***** The data

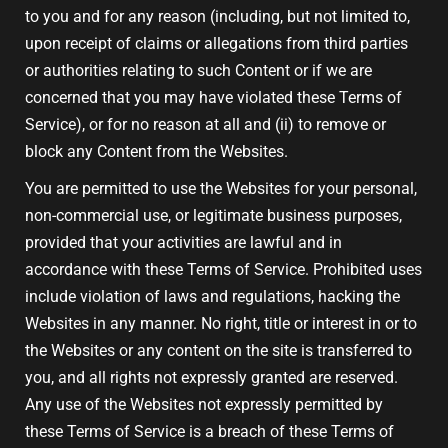
to you and for any reason (including, but not limited to,
upon receipt of claims or allegations from third parties
or authorities relating to such Content or if we are
concerned that you may have violated these Terms of
Service), or for no reason at all and (ii) to remove or
block any Content from the Websites.
You are permitted to use the Websites for your personal,
non-commercial use, or legitimate business purposes,
provided that your activities are lawful and in
accordance with these Terms of Service. Prohibited uses
include violation of laws and regulations, hacking the
Websites in any manner. No right, title or interest in or to
the Websites or any content on the site is transferred to
you, and all rights not expressly granted are reserved.
Any use of the Websites not expressly permitted by
these Terms of Service is a breach of these Terms of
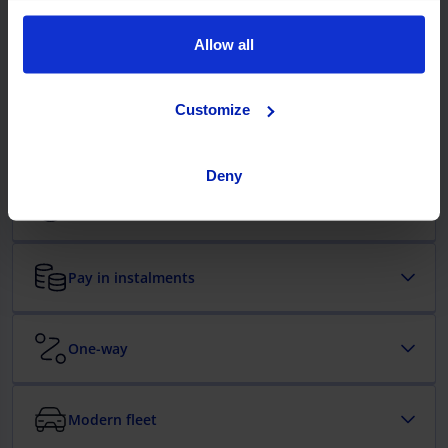
them? Your next booking is just a click away.
Allow all
Comprehensive cover with no excess
Customize
Enjoy your mobility days with total protection and no
extra costs.
Deny
Free cancellation
Pay in instalments
One-way
Modern fleet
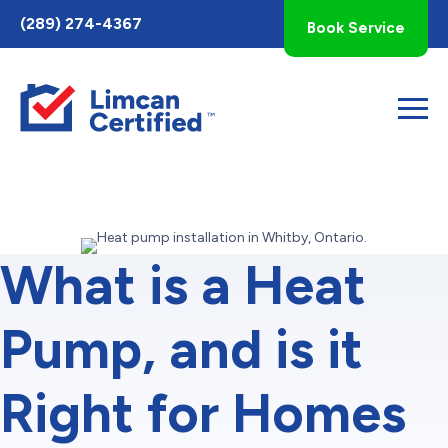
Toggle
(289) 274-4367
Book Service
AccessPro
Widget
What is a Heat
Pump, and is it
Right for Homes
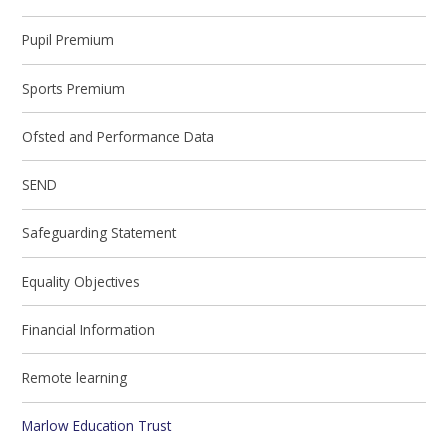
Pupil Premium
Sports Premium
Ofsted and Performance Data
SEND
Safeguarding Statement
Equality Objectives
Financial Information
Remote learning
Marlow Education Trust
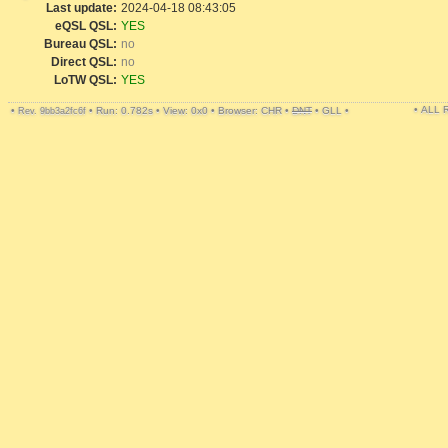
Last update:
2024-04-18 08:43:05
eQSL QSL:
YES
Bureau QSL:
no
Direct QSL:
no
LoTW QSL:
YES
• ALL
•
•
Run: 0.782s
•
View: 0x0
•
Browser: CHR
•
DNT
•
GLL
•
Rev. 9bb3a2fc6f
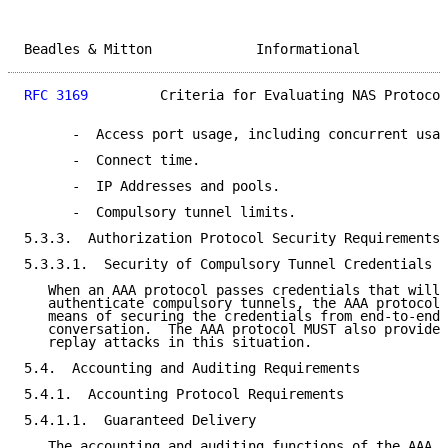
Beadles & Mitton             Informational           
RFC 3169
         Criteria for Evaluating NAS Protocol
      -  Access port usage, including concurrent usag
      -  Connect time.

      -  IP Addresses and pools.

      -  Compulsory tunnel limits.

5.3.3.  Authorization Protocol Security Requirements

5.3.3.1.  Security of Compulsory Tunnel Credentials

   When an AAA protocol passes credentials that will 
   authenticate compulsory tunnels, the AAA protocol 
   means of securing the credentials from end-to-end 
   conversation.  The AAA protocol MUST also provide 
   replay attacks in this situation.

5.4.  Accounting and Auditing Requirements

5.4.1.  Accounting Protocol Requirements

5.4.1.1.  Guaranteed Delivery

   The accounting and auditing functions of the AAA p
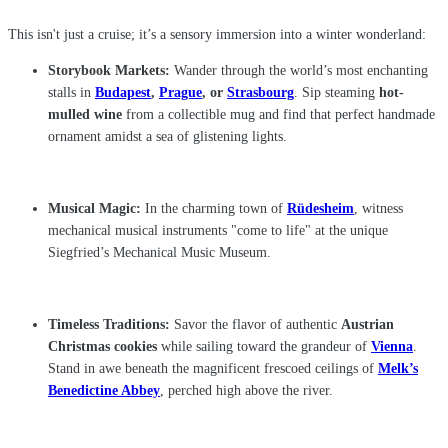
This isn't just a cruise; it’s a sensory immersion into a winter wonderland:
Storybook Markets:
Wander through the world’s most enchanting
stalls in
Budapest
,
Prague
, or
Strasbourg
. Sip steaming
hot-
mulled wine
from a collectible mug and find that perfect handmade
ornament amidst a sea of glistening lights.
Musical Magic:
In the charming town of
Rüdesheim
, witness
mechanical musical instruments "come to life" at the unique
Siegfried’s Mechanical Music Museum.
Timeless Traditions:
Savor the flavor of authentic
Austrian
Christmas cookies
while sailing toward the grandeur of
Vienna
.
Stand in awe beneath the magnificent frescoed ceilings of
Melk’s
Benedictine Abbey
, perched high above the river.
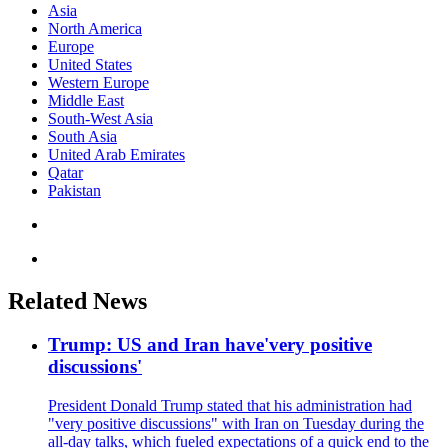
Asia
North America
Europe
United States
Western Europe
Middle East
South-West Asia
South Asia
United Arab Emirates
Qatar
Pakistan
Related News
Trump: US and Iran have'very positive
discussions'
President Donald Trump stated that his administration had
"very positive discussions" with Iran on Tuesday during the
all-day talks, which fueled expectations of a quick end to the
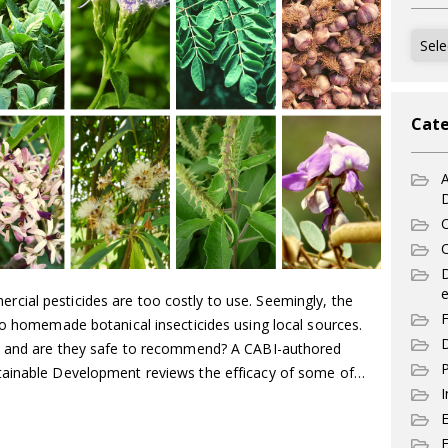
Archi
Cate
A
C
C
e
ial pesticides are too costly to use. Seemingly, the
F
to homemade botanical insecticides using local sources.
D
s, and are they safe to recommend? A CABI-authored
P
tainable Development reviews the efficacy of some of…
I
E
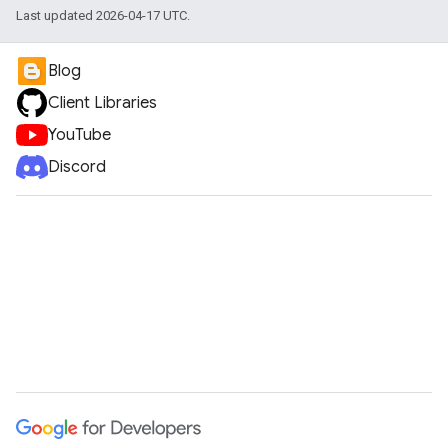
Last updated 2026-04-17 UTC.
Blog
Client Libraries
YouTube
Discord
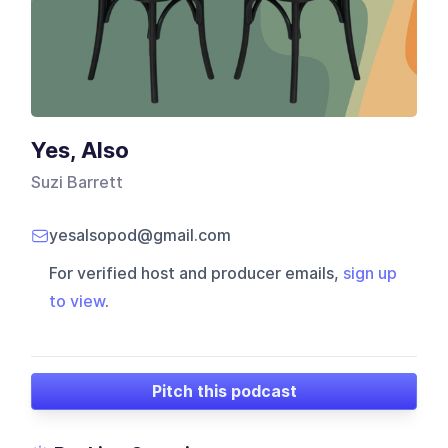
Yes, Also
Suzi Barrett
yesalsopod@gmail.com
For verified host and producer emails,
sign up
to view
.
Pitch this podcast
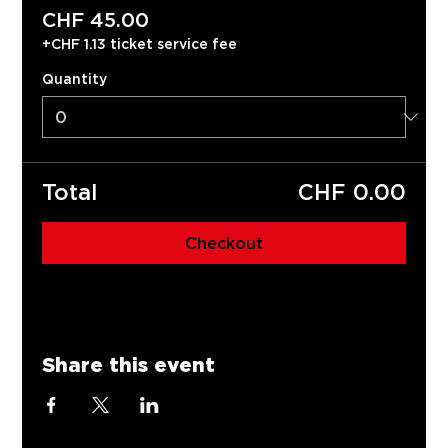
CHF 45.00
+CHF 1.13 ticket service fee
Quantity
Total
CHF 0.00
Checkout
Share this event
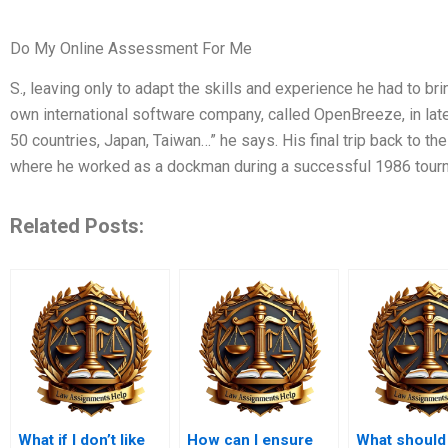
Do My Online Assessment For Me
S., leaving only to adapt the skills and experience he had to bri
own international software company, called OpenBreeze, in late 
50 countries, Japan, Taiwan…” he says. His final trip back to the
where he worked as a dockman during a successful 1986 tourna
Related Posts:
What if I don’t like
How can I ensure
What should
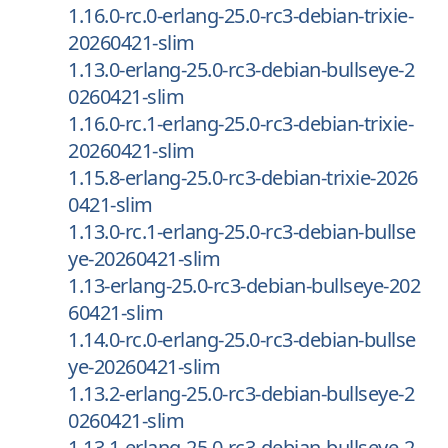
1.16.0-rc.0-erlang-25.0-rc3-debian-trixie-
20260421-slim
1.13.0-erlang-25.0-rc3-debian-bullseye-2
0260421-slim
1.16.0-rc.1-erlang-25.0-rc3-debian-trixie-
20260421-slim
1.15.8-erlang-25.0-rc3-debian-trixie-2026
0421-slim
1.13.0-rc.1-erlang-25.0-rc3-debian-bullse
ye-20260421-slim
1.13-erlang-25.0-rc3-debian-bullseye-202
60421-slim
1.14.0-rc.0-erlang-25.0-rc3-debian-bullse
ye-20260421-slim
1.13.2-erlang-25.0-rc3-debian-bullseye-2
0260421-slim
1.13.1-erlang-25.0-rc3-debian-bullseye-2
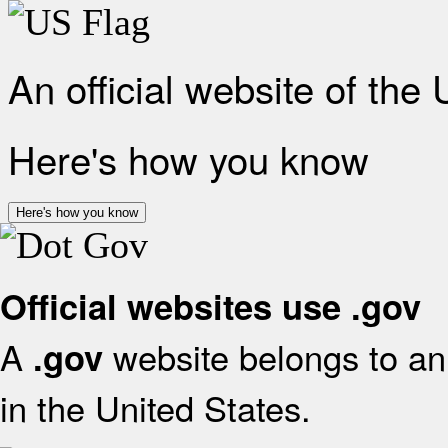
An official website of the
Here's how you know
Here's how you know
Official websites use .gov
A
website belongs to an 
.gov
in the United States.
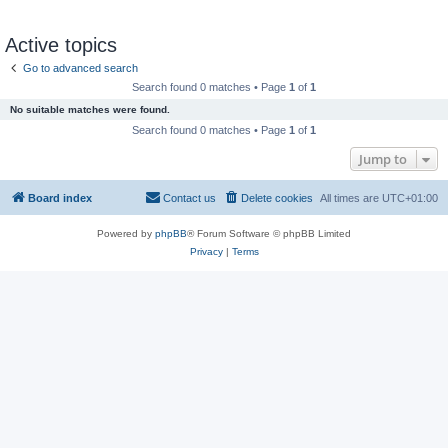
Active topics
Go to advanced search
Search found 0 matches • Page
1
of
1
No suitable matches were found.
Search found 0 matches • Page
1
of
1
Jump to
Board index
Contact us
Delete cookies
All times are
UTC+01:00
Powered by
phpBB
® Forum Software © phpBB Limited
Privacy
|
Terms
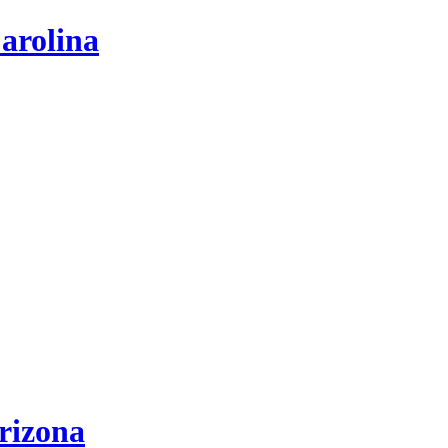
arolina
rizona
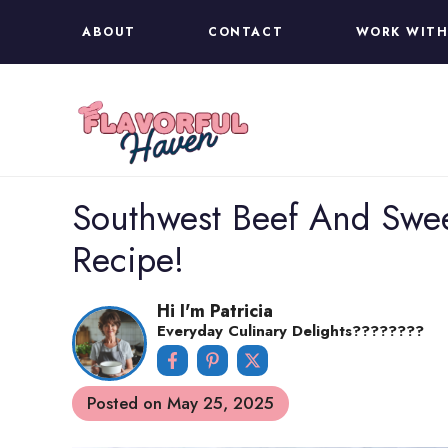
Skip
ABOUT
CONTACT
WORK WITH
to
content
Southwest Beef And Sweet 
Recipe!
Hi I'm Patricia
Everyday Culinary Delights????‍????
Posted on
May 25, 2025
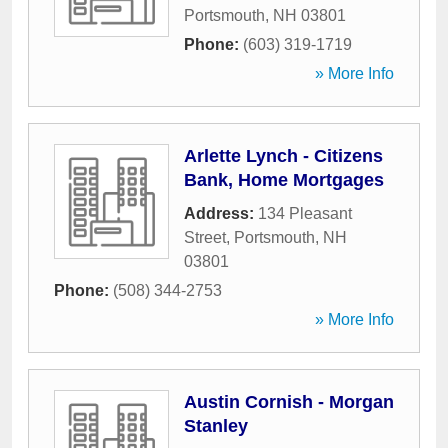
Portsmouth
,
NH
03801
Phone:
(603) 319-1719
» More Info
Arlette Lynch - Citizens
Bank, Home Mortgages
Address:
134 Pleasant
Street
,
Portsmouth
,
NH
03801
Phone:
(508) 344-2753
» More Info
Austin Cornish - Morgan
Stanley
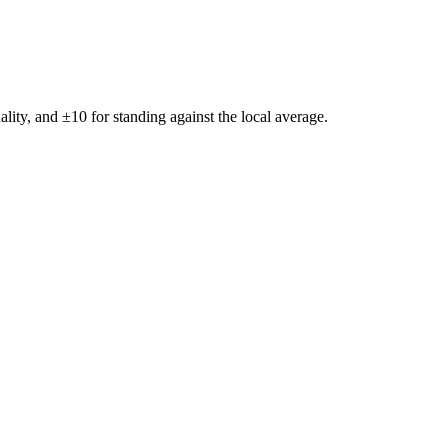
ality, and ±
10
for standing against the local average.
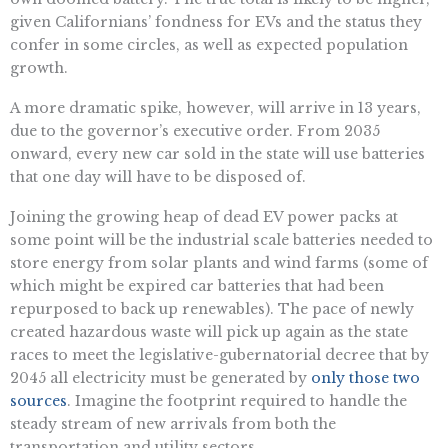
given Californians’ fondness for EVs and the status they
confer in some circles, as well as expected population
growth.
A more dramatic spike, however, will arrive in 13 years,
due to the governor’s executive order. From 2035
onward, every new car sold in the state will use batteries
that one day will have to be disposed of.
Joining the growing heap of dead EV power packs at
some point will be the industrial scale batteries needed to
store energy from solar plants and wind farms (some of
which might be expired car batteries that had been
repurposed to back up renewables). The pace of newly
created hazardous waste will pick up again as the state
races to meet the legislative-gubernatorial decree that by
2045 all electricity must be generated by
only those two
sources
. Imagine the footprint required to handle the
steady stream of new arrivals from both the
transportation and utility sectors.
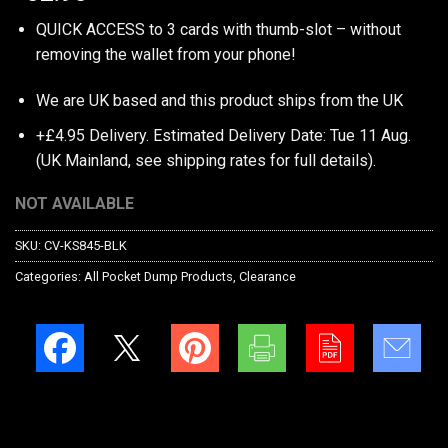
QUICK ACCESS to 3 cards with thumb-slot – without
removing the wallet from your phone!
We are UK based and this product ships from the UK
+£4.95 Delivery.
Estimated Delivery Date: Tue 11 Aug.
(UK Mainland, see
shipping rates
for full details).
NOT AVAILABLE
SKU:
CV-KS845-BLK
Categories:
All Pocket Dump Products
,
Clearance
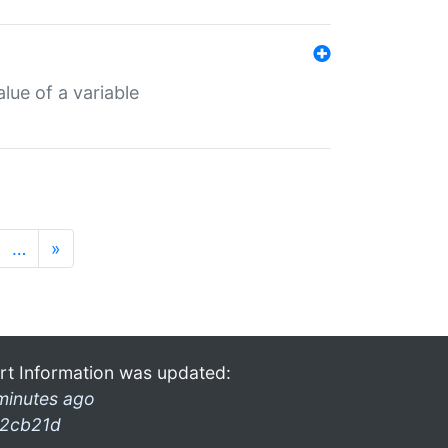
lue of a variable
…
»
rt Information was updated:
minutes ago
2cb21d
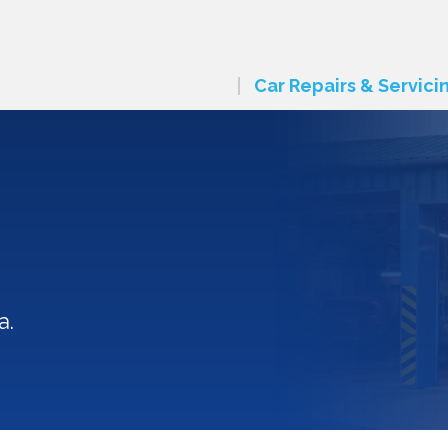
Car Repairs & Servici
a.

**********

§ **What you need to do**
With the pictures omitted, copy the entries above exactly from the line containing "them? Your next booking is just a click away." through the line containing "Criteria for Evaluating NAS Protocol", both lines included.

§ **Solved problem**
them? Your next booking is just a click away.
Allow all
Comprehensive cover with no excess
Customize
Enjoy your mobility days with total protection and no
extra costs.
Deny
Free cancellation
Pay in instalments
One-way
Modern fleet
Toggle
(289) 274-4367
Book Service
AccessPro
Widget
What is a Heat
Pump, and is it
Right for Homes
Pupil Premium
Sports Premium
Ofsted and Performance Data
SEND
Safeguarding Statement
Equality Objectives
Financial Information
Remote learning
Marlow Education Trust
Last update:
2024-04-18 08:43:05
eQSL QSL:
YES
Bureau QSL:
no
Direct QSL:
no
LoTW QSL:
YES
• ALL
•
•
Run: 0.782s
•
View: 0x0
•
Browser: CHR
•
DNT
•
GLL
•
Rev. 9bb3a2fc6f
Beadles & Mitton             Informational           
RFC 3169
         Criteria for Evaluating NAS Protocol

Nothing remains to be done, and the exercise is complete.